Don't let the ice cream trucks fool you. Umpqua's zanier ideas speak to a culture that also really knows how to steal market share. That's how Umpqua, with one of the most admired cultures in banking, has proven that culture matters to the bottom line-even if the spreadsheet jockeys still struggle with the concept now and then.

 

Life Saver

When physician Frank Anderson collapsed during a pickup basketball game a few months ago, it was a banker, Steve Huston, who ran and grabbed a defibrillator and delivered the shock that restarted Anderson's heart.

Huston knew where to find the automated external defibrillator, or AED, because the bank he owns-Bankwest Financial in Rockford, Minn.-had donated it in 2005 to the elementary school where the pickup game was held.

The bank had placed nine other AEDs around town through an initiative called Heart Safe Communities. Interest in the program has been reignited by Huston's heroics on the court. "I would anticipate that we'll consider additional donations," Huston says.

The doctor he saved, a 32-year-old husband and father, later learned he has a rare heart condition and has since had a defibrillator implanted, Huston says.

 

True Original

The first and only CFO in Associated Banc-Corp's history is stepping down this summer after 39 years with the company. Joe Selner, 65, joined Associated in 1973 as an internal audit manager and became CFO in 1983, shortly before the company went public. He's been in the job ever since, guiding the Green Bay, Wis., company through acquisitions and, more recently, helping it recover from steep losses on real estate loans. Succession planning began last summer, with Deputy CFO Christopher Del Moral-Niles getting groomed for the role.

 

Worthy Promotion

Add Dallas to the long list of Fed banks with female heads of banking supervision. Ann Worthy, a staffer at the Dallas Fed since 1969, moved into the role April 1. Women also run supervision in the New York, Chicago, Richmond, San Francisco and St. Louis districts.

 

Supported for Speaking Out

Cathy Bessant wasn't speaking on behalf of Bank of America when she urged defeat of a measure that would ban gay marriages and civil unions in North Carolina.

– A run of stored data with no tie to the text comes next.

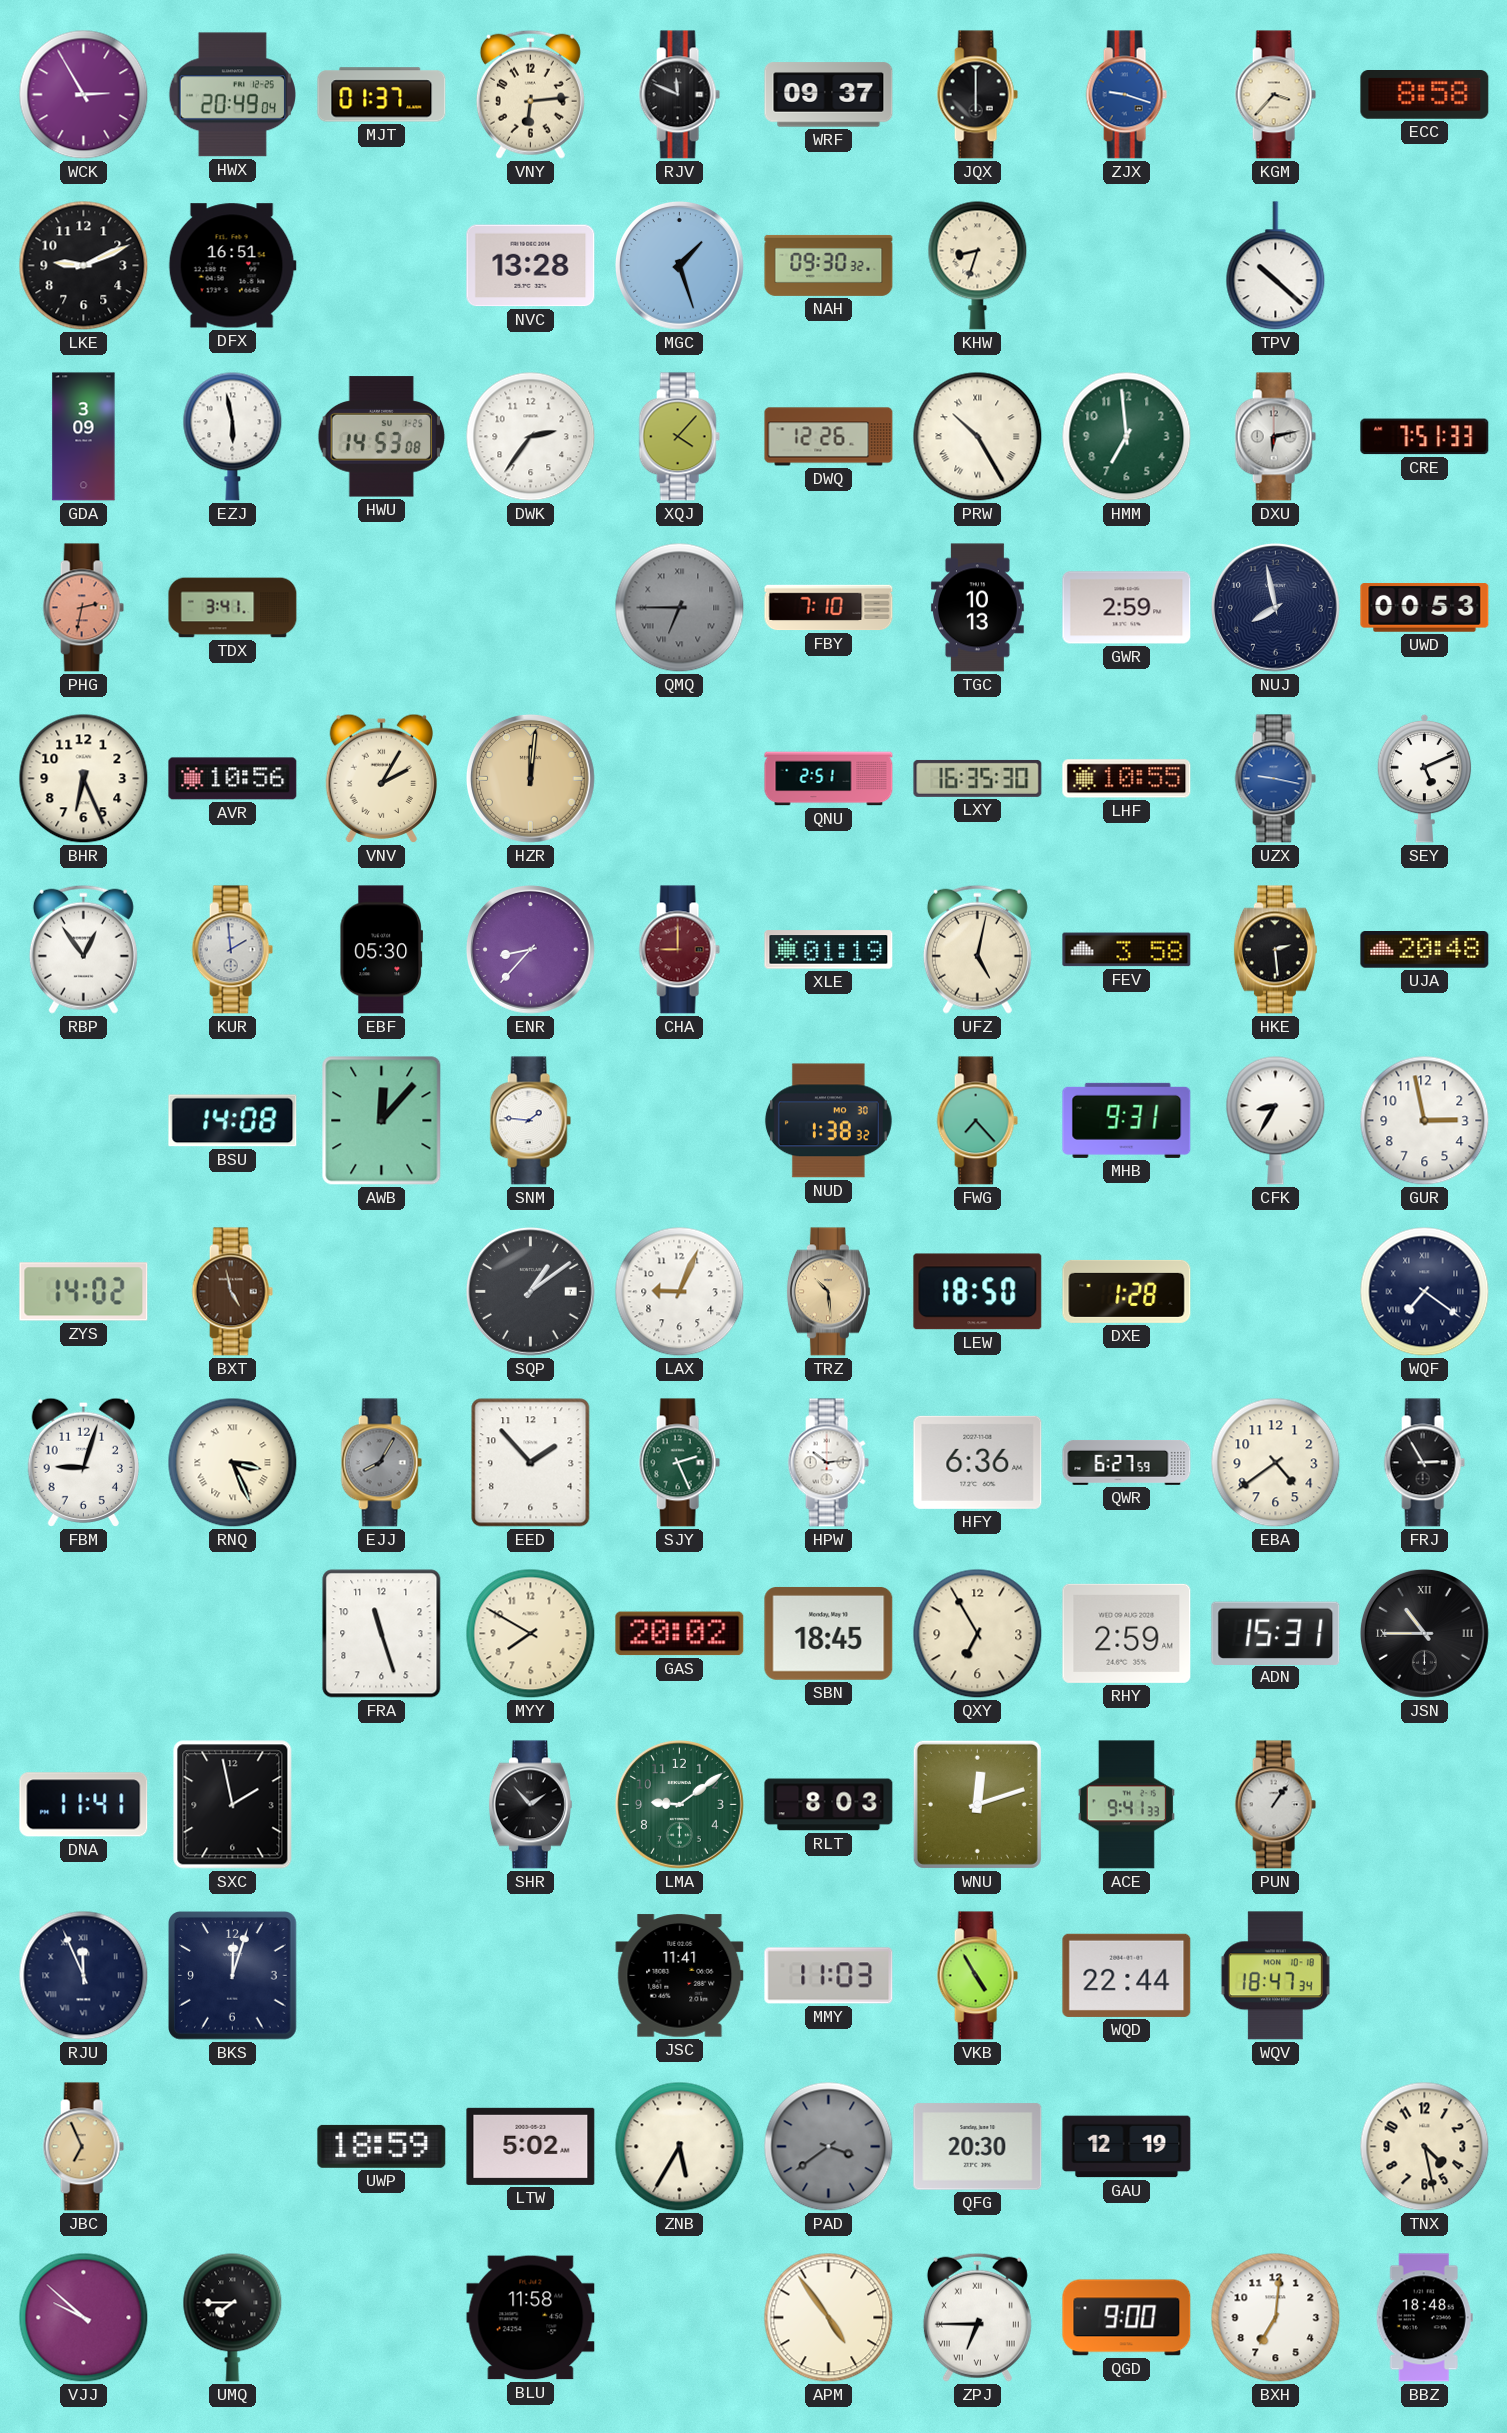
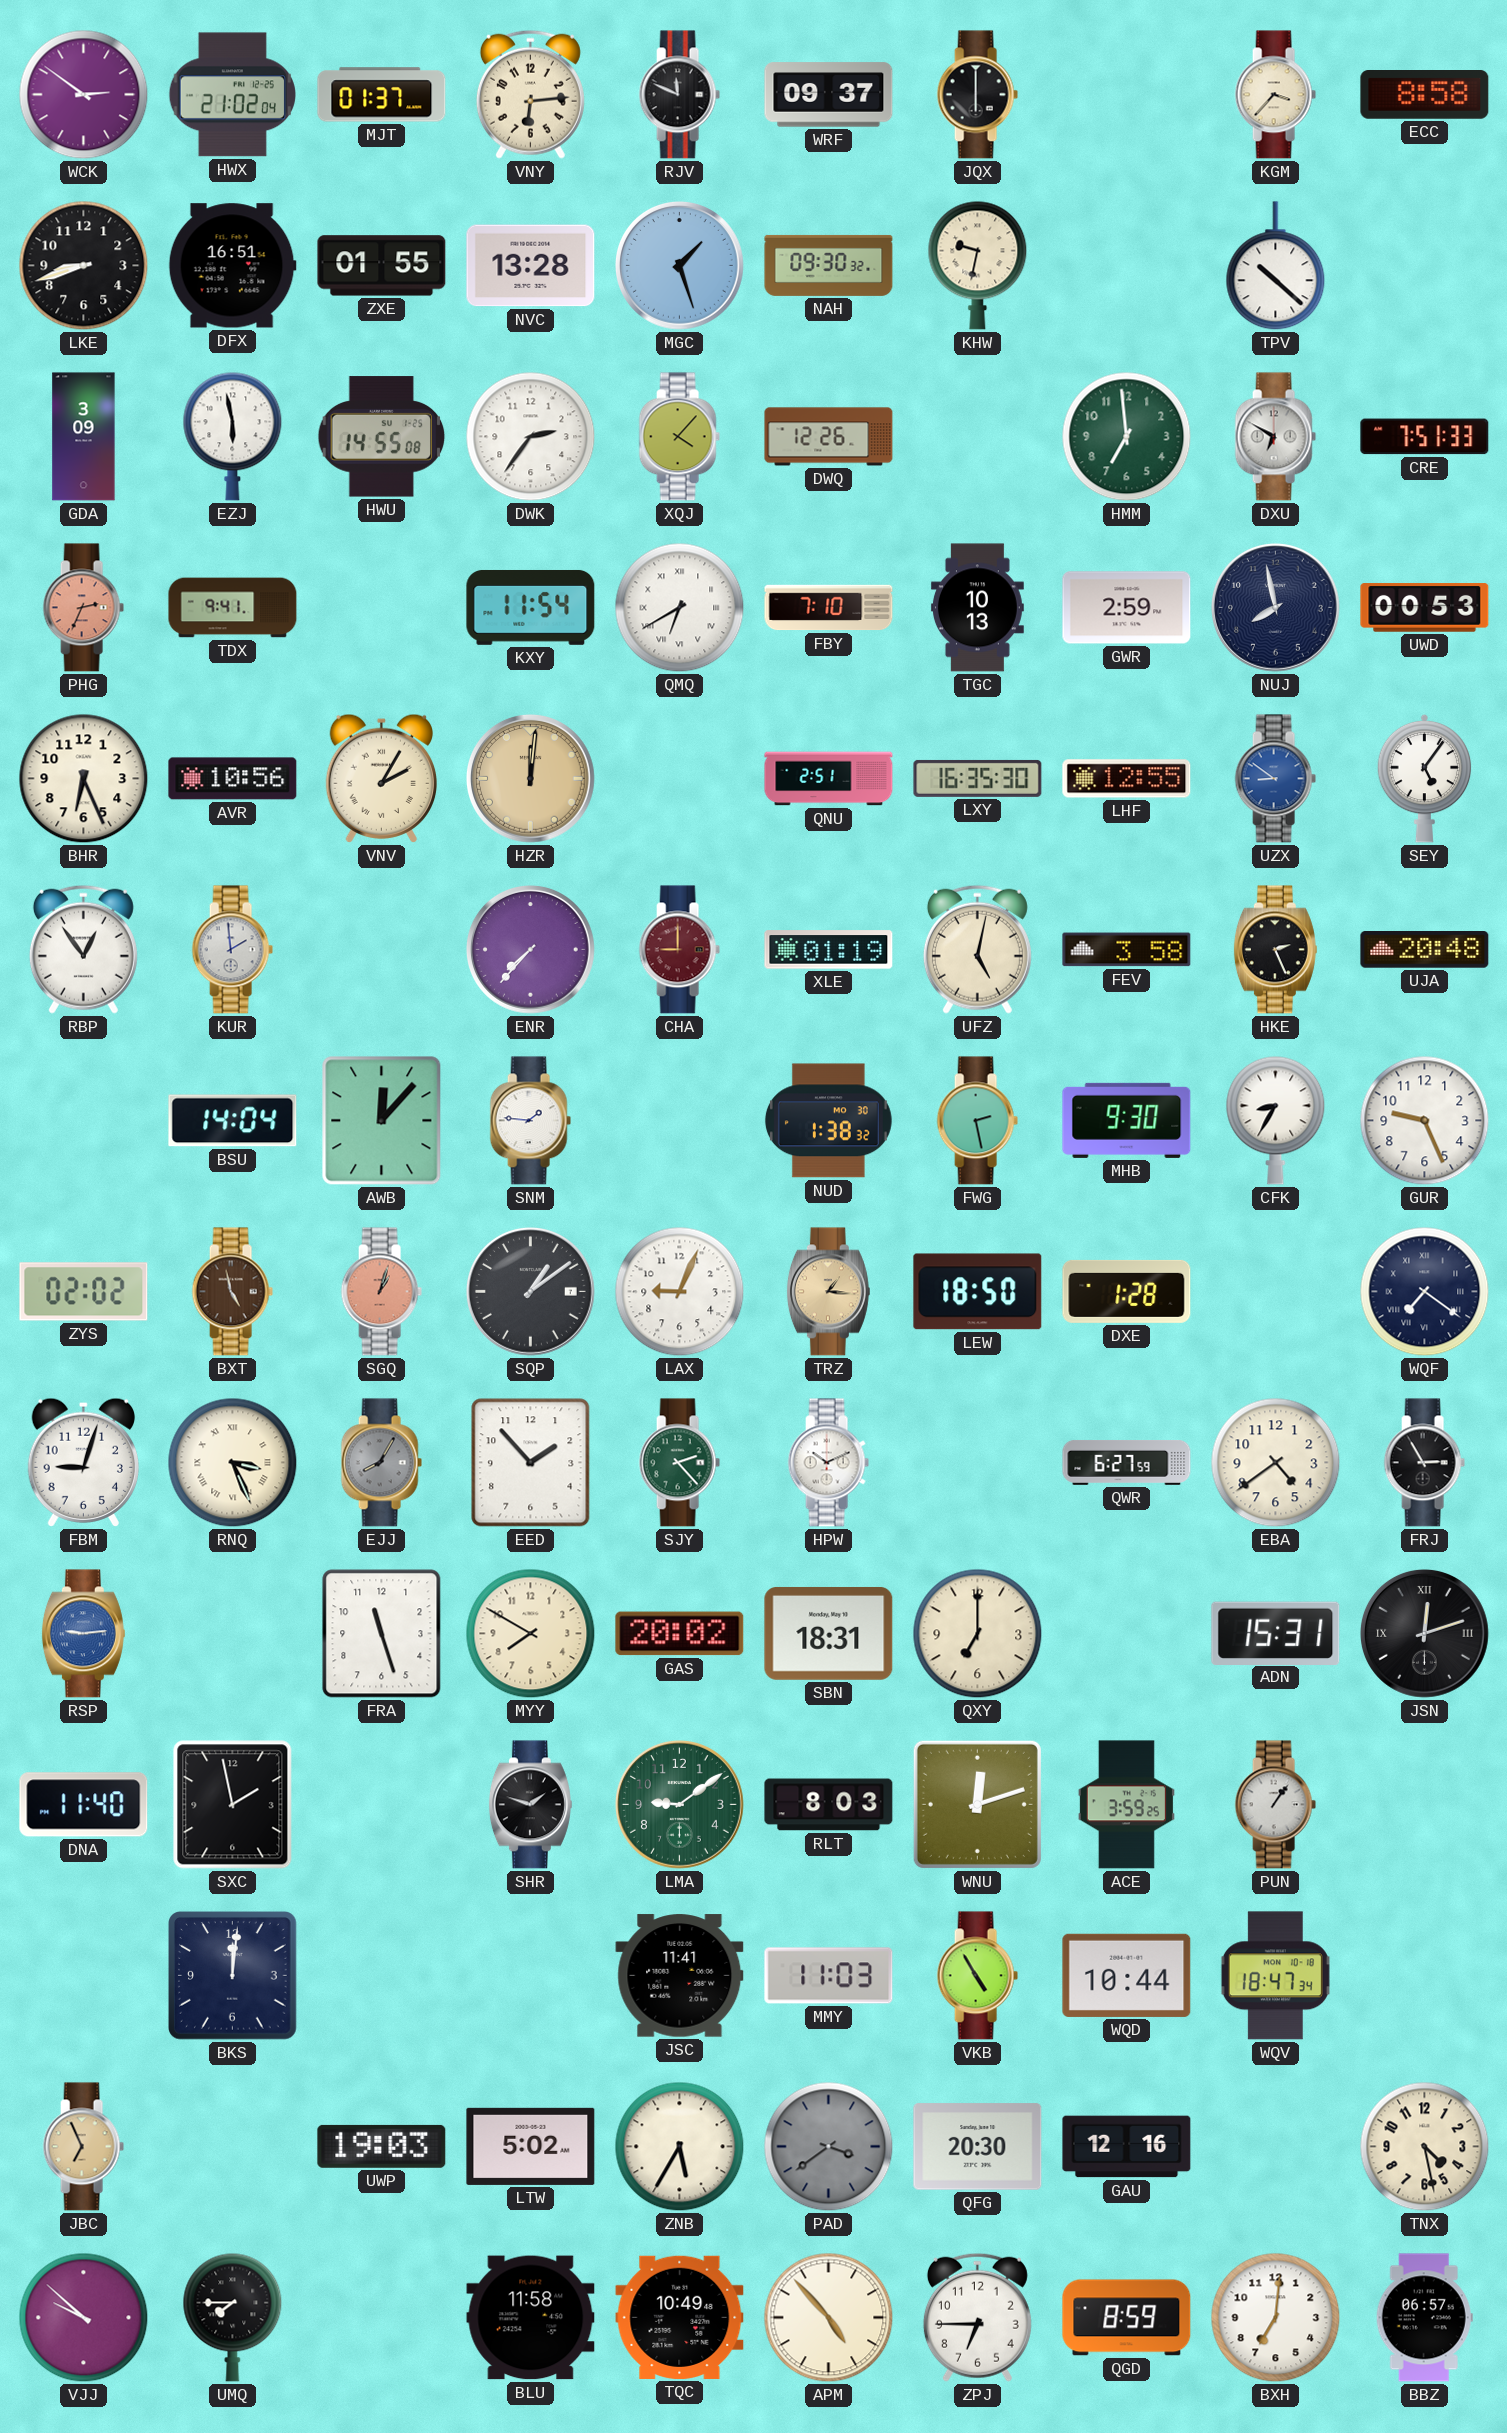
WCK: 2:55 -> 2:51
HWX: 20:49 -> 21:02
ZJX: 9:18 -> none
LKE: 9:11 -> 8:42
ZXE: none -> 01:55
KHW: 8:33 -> 9:32
HWU: 14:53 -> 14:55
PRW: 10:25 -> none
DXU: 6:13 -> 6:50
PHG: 2:32 -> 2:34
TDX: 3:41 -> 9:41
KXY: none -> 11:54
QMQ: 6:45 -> 6:40
QMQ dial: grey -> white
LHF: 10:55 -> 12:55
UZX: 9:17 -> 8:51
SEY: 5:11 -> 5:06
EBF: 05:30 -> none
ENR: 8:37 -> 7:37
HKE: 2:29 -> 2:26
BSU: 14:08 -> 14:04
FWG: 7:23 -> 2:28
MHB: 9:31 -> 9:30
GUR: 2:58 -> 9:26
ZYS: 14:02 -> 02:02
SGQ: none -> 1:03
TRZ: 10:29 -> 1:16
SJY: 2:26 -> 2:23
HPW: 10:14 -> 10:11
HFY: 6:36 -> none
RSP: none -> 9:14
SBN: 18:45 -> 18:31
QXY: 6:55 -> 7:00
RHY: 2:59 -> none
JSN: 10:45 -> 12:12
DNA: 11:41 -> 11:40
SHR: 1:53 -> 1:48
ACE: 9:41 -> 3:59
RJU: 11:56 -> none
BKS: 12:03 -> 12:01
WQD: 22:44 -> 10:44
UWP: 18:59 -> 19:03
GAU: 12:19 -> 12:16
TQC: none -> 10:49
APM: 4:54 -> 4:53
ZPJ numerals: Roman -> Arabic
QGD: 9:00 -> 8:59
BBZ: 18:48 -> 06:57
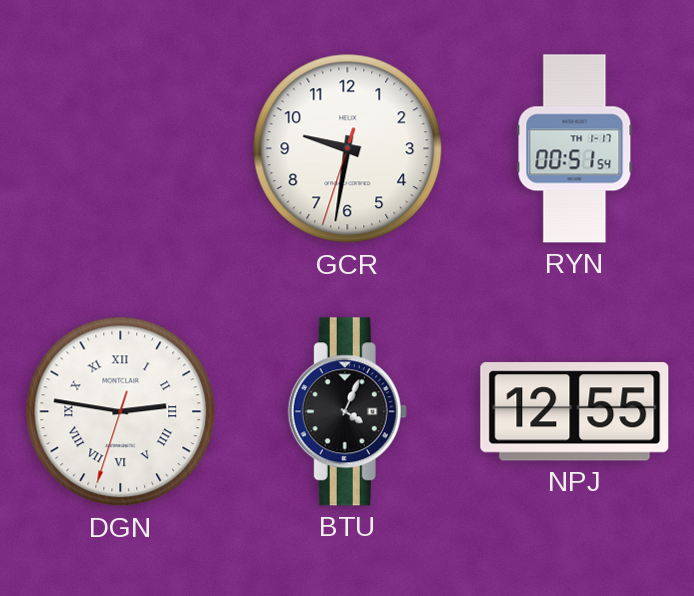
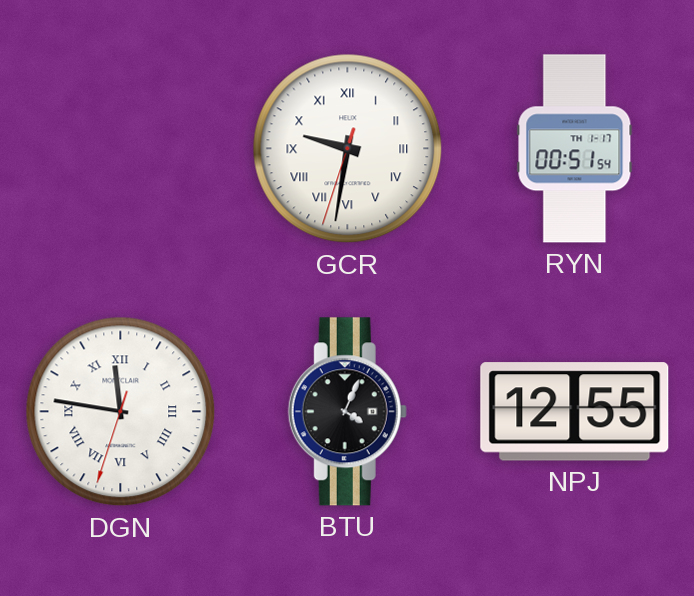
GCR numerals: Arabic -> Roman
DGN: 2:46 -> 11:46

But Bessant, BofA's global technology and operations chief, made her employer look plenty progressive anyway when she made a YouTube video with a group fighting to vote down Amendment 1 on May 8. BofA has taken no formal stance on the issue, but when the press came calling about the video, it was ready with a detailed statement about its numerous inclusion efforts and its policy by which employees are "allowed and encouraged to be involved in their personal capacity in dialogue" on "important public issues." Bessant calls the proposed ban "a direct challenge to our ability to compete nationally for jobs" and says big corporations "hate this kind of controversy. They deal with diverse work populations for whom issues like this ... are important indicators of the diversity and meritocracy of the companies where they want to work."

 

He's Consistent: Fulton Financial CEO R. Scott Smith Jr. says he believes "that long-term, loyal employees create long-term, loyal customers, who create long-term, loyal shareholders. I have strived to create a company culture where that strategy is pervasive." And how. Smith, who announced he will retire at the end of the year, has been with Fulton Bank since 1978. His successor, E. Philip Wenger, is newer, having joined in 1979.